Im Jahr 1845 gründeten Siedler aus dem bayerischen Frankenwald den Ort Frankenmuth in Michigan. Im Gepäck der Auswanderer befanden sich auch einige Spielsachen und Schulmaterial für die Kinder. Zusammen mit den notwendigen mitgebrachten Dingen und den Heimaterinnerungen sind diese im Historischen Museum von Frankenmuth zu besichtigen.
Was würden Kinder unserer Zeit als ihr liebstes Stück mitnehmen? Schulkinder aus Nordhalben im Frankenwald und Kinder aus Frankenmuth, Michigan, machen sich darüber Gedanken und erstellen Bilder für eine Ausstellung.

 

In 1845 emigrants from Franken, Bavaria, came to Michigan and founded the village of Frankenmuth. In their baggage they also had a few little toys and school things for their children, now presented in the Historical Museum of Frankenmuth. In 2016 children of the elementary schools Nordhalben, Frankenwald, and Frankenmuth, Michigan, discuss the question: What would we take with us as emigrants at the present time? They create pictures of their favourite things and prepare an exhibition in exchange.


Vernissage der Kunstwoche vom 10.10. - 14.10. 2016

Inge Stabenow Malerei, Herbert Stabenow Radierungen und Irmgard Niederreiter Projektarbeit mit Kindern der Grundschule Nordhalben präsentierten ihre Arbeiten im Künstlerhaus.


Transformation der Fischkiste

Vom 02.10. - 05.10. arbeitete Viktor Cleve an der Verwandlung der Fischkiste.

Viktor Cleve: "Dies steht als Metapher für die Verwandlung des Künstlerhauses".

Die Fischkiste des ehemaligen Geschäftes fand sich in einem der Kellergewölbe des Künstlerhauses.

 



Das MAXHAUS | Künstlerhaus Nordhalben wird von der Raiffeisenbank Norhalben mit einer Spende von 5000€ unterstützt.

Eine feierliche Übergabe findet am Sa.  8. Okt. um 15 Uhr am AVALON Gelände statt.



Vom 10.10. - 14.10. arbeiten Irmgard Niederreiter und das Ehepaar Stabenow im Maxhaus

Das Ehepaar Inge u. Herbert Stabenow arbeitet täglich von 10 Uhr bis 16 Uhr im Künstlerhaus.
Irmgard Niederreiter arbeitet in Schule/Künstlerhaus. (Arbeitet auch mit Kindern der Grundschule)

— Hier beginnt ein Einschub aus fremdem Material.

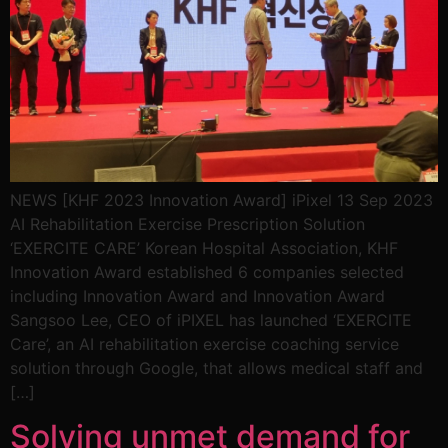
NEWS [KHF 2023 Innovation Award] iPixel 13 Sep 2023
AI Rehabilitation Exercise Prescription Solution
‘EXERCITE CARE’ Korean Hospital Association, KHF
Innovation Award established 6 companies selected
including Innovation Award and Innovation Award
Sangsoo Lee, CEO of iPIXEL has launched ‘EXERCITE
Care’, an AI rehabilitation exercise coaching service
solution through Google, that allows medical staff and
[…]
Solving unmet demand for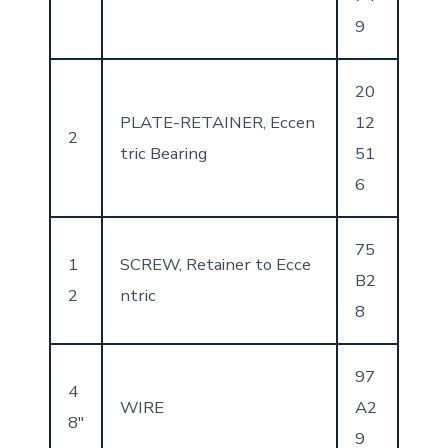
9
20
PLATE-RETAINER, Eccen
12
2
tric Bearing
51
6
75
1
SCREW, Retainer to Ecce
B2
2
ntric
8
97
4
WIRE
A2
8″
9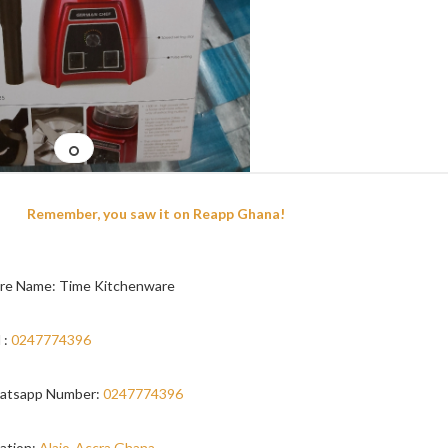
Remember, you saw it on Reapp Ghana!
re Name: Time Kitchenware
 :
0247774396
atsapp Number:
0247774396
ation:
Alajo-Accra,Ghana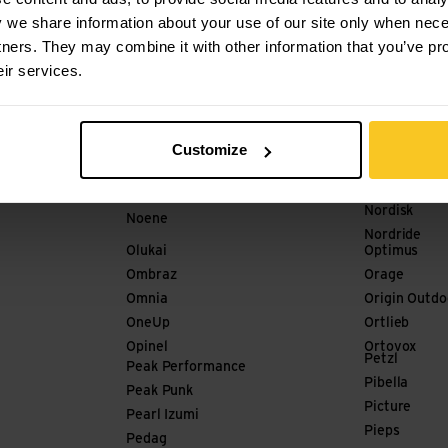
Meindl
Mister Baba
y we share information about your use of our site only when nec
Merrell
Mode Stone
tners. They may combine it with other information that you’ve pr
meru
Mons Royale
eir services.
milKit
mont-bell
Millet
Nograd
Nikwax
Nola
Nitecore
Customize
Nordic Pock
No Normal
Nordica
Nobite
Nordisk
Noene
Nordride
Olukai
Optimus
Ombraz
Orage
Omnia
Origin Outdo
OneUp
Ortlieb
Opinel
Ortovox
Petzl
Peak Performance
Pibella
Peak Punk
Picture
Pearl Izumi
Pieps
Pedag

Erfolgreiche erste Abschlussausstellung im Maxhaus.

Zahlreich kamen die Besucher zur ersten Abschlussausstellung der  vier Künstler, Viktor Cleve "DER WEG", Martin Schlenger "DER SCHATTEN", Volker Ullenboom "DIE STEINE", Martijn Smits "DAS HOLZ"



Die Künstlerwoche vom 12.08 - 18.08 geht zu Ende.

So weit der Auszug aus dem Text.